Tuesday 29 December 2009 at 12:49 am
>>To be honest I don’t watch it anymore, but just Google “Dr Who” and “Politically Correct” (in one line) and you get nearly 20,000 entries.
That just means that lots of people *call* DW politically correct not that it necessarily is! I remember getting into a debate on the primacy or otherwise of being a detective to Batman’s character/iconic appeal (I know, I know) that made much of google results, until someone pointed out that ‘Batman and Robin gay’getting more results (often slash fiction) than (e.g.) ‘Batman, detective’ proves very little.

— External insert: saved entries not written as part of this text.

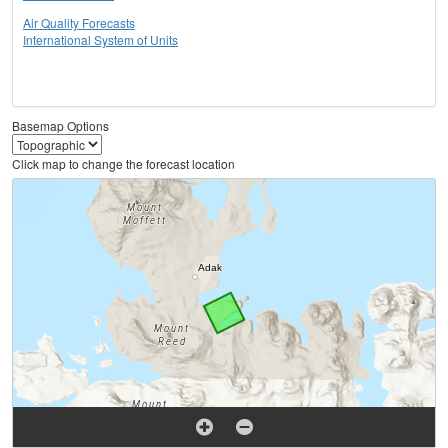
Air Quality Forecasts
International System of Units
Basemap Options
Click map to change the forecast location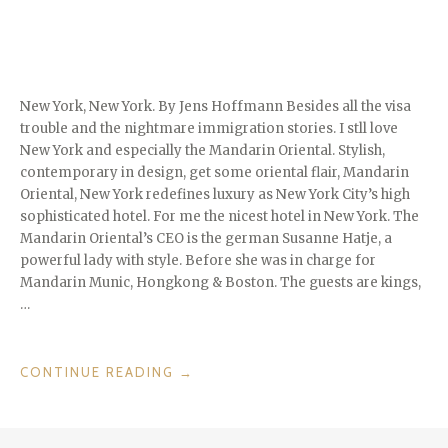
FINLAND”
New York, New York. By Jens Hoffmann Besides all the visa
trouble and the nightmare immigration stories. I stll love
New York and especially the Mandarin Oriental. Stylish,
contemporary in design, get some oriental flair, Mandarin
Oriental, New York redefines luxury as New York City’s high
sophisticated hotel. For me the nicest hotel in New York. The
Mandarin Oriental’s CEO is the german Susanne Hatje, a
powerful lady with style. Before she was in charge for
Mandarin Munic, Hongkong & Boston. The guests are kings,
…
“THE
CONTINUE READING
→
BIG
APPLE
IS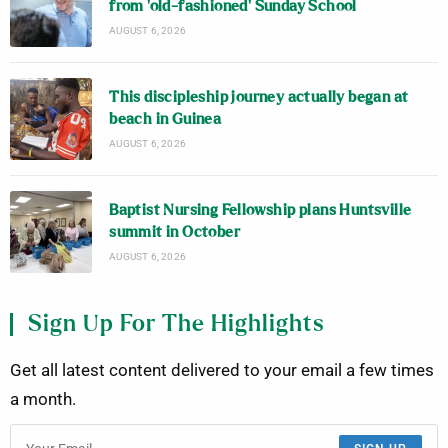
from ‘old-fashioned’ Sunday School
AUGUST 6, 2026
This discipleship journey actually began at
beach in Guinea
AUGUST 6, 2026
Baptist Nursing Fellowship plans Huntsville
summit in October
AUGUST 6, 2026
Sign Up For The Highlights
Get all latest content delivered to your email a few times
a month.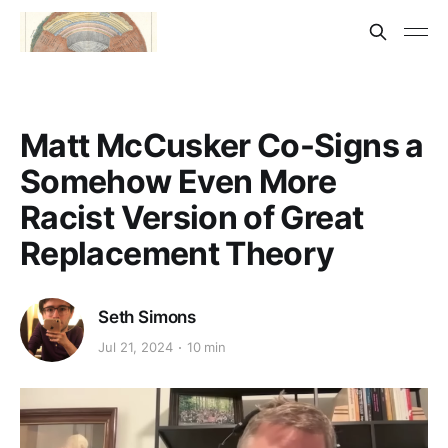
Matt McCusker Co-Signs a
Somehow Even More
Racist Version of Great
Replacement Theory
Seth Simons
Jul 21, 2024
10 min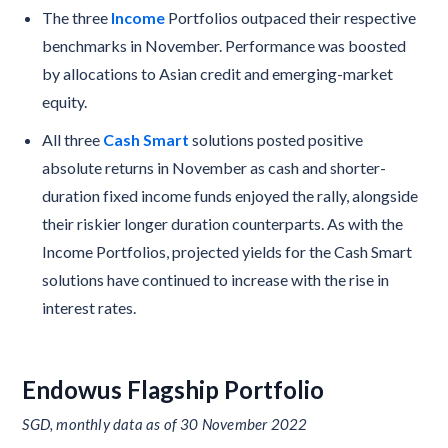
The three
Income
Portfolios outpaced their respective
benchmarks in November. Performance was boosted
by allocations to Asian credit and emerging-market
equity.
All three
Cash Smart
solutions posted positive
absolute returns in November as cash and shorter-
duration fixed income funds enjoyed the rally, alongside
their riskier longer duration counterparts. As with the
Income Portfolios, projected yields for the Cash Smart
solutions have continued to increase with the rise in
interest rates.
Endowus Flagship Portfolio
SGD, monthly data as of 30 November 2022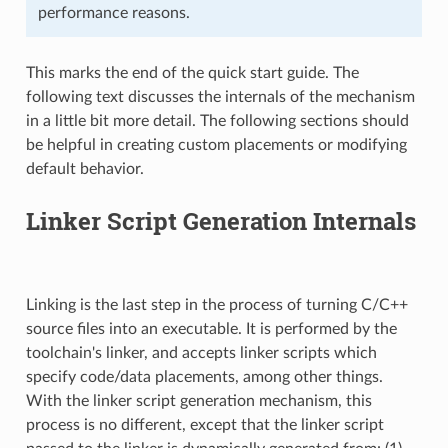
performance reasons.
This marks the end of the quick start guide. The
following text discusses the internals of the mechanism
in a little bit more detail. The following sections should
be helpful in creating custom placements or modifying
default behavior.
Linker Script Generation Internals
Linking is the last step in the process of turning C/C++
source files into an executable. It is performed by the
toolchain's linker, and accepts linker scripts which
specify code/data placements, among other things.
With the linker script generation mechanism, this
process is no different, except that the linker script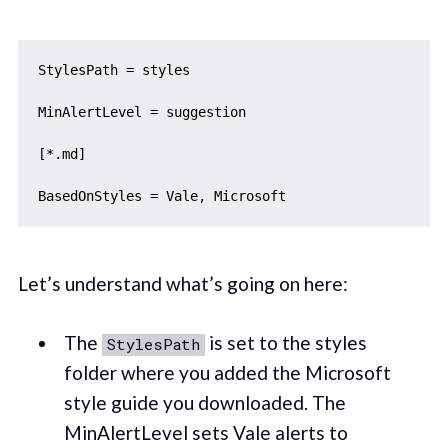
StylesPath = styles

MinAlertLevel = suggestion

[*.md]

Let’s understand what’s going on here:
The
is set to the styles
StylesPath
folder where you added the Microsoft
style guide you downloaded. The
MinAlertLevel sets Vale alerts to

And what constitutes ‘gay imperialist’? DW having gay characters and not (always) making a fuss about it is hardly propaganda (unless one agrees with American Family Association types who think having homosexual characters who aren’t portrayed as evil degenerates on TV is furthering the ‘Gay Agenda’). It could be argued that contemporary Britain in DW (under Davis) has more visible black/gay/whatever characters that might be statistically justified, but so what? It’s not a gritty documentary, and Davis certainly shouldn’t have to work from an assumption that characters should be white and heterosexual unless there’s a ‘good’ reason for them not to be.
Tuesday 29 December 2009 at 6:02 am
Too many blacks and whites behaving like mates . . . -WW
Try telling that to those brought up in areas where blacks and whites get along fine.
Or try telling Uhura and Kirk about micegenation presumably, although that was ok because it was in the future?
Roddenbury & co were proselyting for their present, using Star Trek as a political vehicle.
Dr Who tends to stylise society naively perhaps, but there are many more friendly interactions between blacks and whites in Britain from my experiences here.
Tuesday 29 December 2009 at 12:23 pm
WW:
>>>
…by showing ridiculously positive images of black people in numbers that do not reflect the demographic.
<<<
If that is being "PC", is the baddie in this episode being black an example of RTD being racist??
If you see the colour of the actor playing the baddie as more relevant to the story than him being a rich megalomaniac, then it says more about you than RTD. The same issue was raised about a black Friar Tuck in Robin Hood, and a black servant in Merlin. Just watch it as entertainment – why over-analyse.
Tuesday 29 December 2009 at 5:16 pm
Tom: anotherrichard and wrinkled weasel: what exactly do you mean by Doctor Who being “politically correct”?
Taraxacum: “Just watch it as entertainment – why over-analyse.”
You see? I can’t win!
Tuesday 29 December 2009 at 7:43 pm
Nicky: ‘particularly his head on women’s bodies.’
If you’d looked a little more closely, you’d have seen that it wasn’t The Master’s head on womens’ bodies, but John Simm in womens’ clothes (and occasionally with earings). Which my daughter thought was VERY comedic. And The Master probably isn’t worried about breeding on Earth.
How they’re going to ‘fix’ this is a quandary, though. Something along the lines of ‘The Empty Child’, maybe. But looking at it from a Star Trek way, to restore everyone, either there has to be some kind of persistence of identity, so everyone can just ’snap’ back, or the healing machine has to retain the original DNA of each person (or creature?), as well as their age, and any trauma, like missing limbs or PTSD, even old scars (the ‘Snip’, IUDs?). Then there’s memories, and even sexual orientation. The simplest solution is to just go back in time and stop it happening, but that is the cop-out, and The Doctor spelled out to Wilf that he couldn’t do it.
Whatever the solution is, it had better be good, but I fear it won’t be.
And I’d go with Julian May’s ‘Saga Of The Exiles’ and it’s prequel series as the best sci-fi, but I suppose even that’s a little space opera-y…
Tuesday 29 December 2009 at 9:59 pm
I wonder if “Time must have a stop” by Aldous Huxley holds the clues to all this?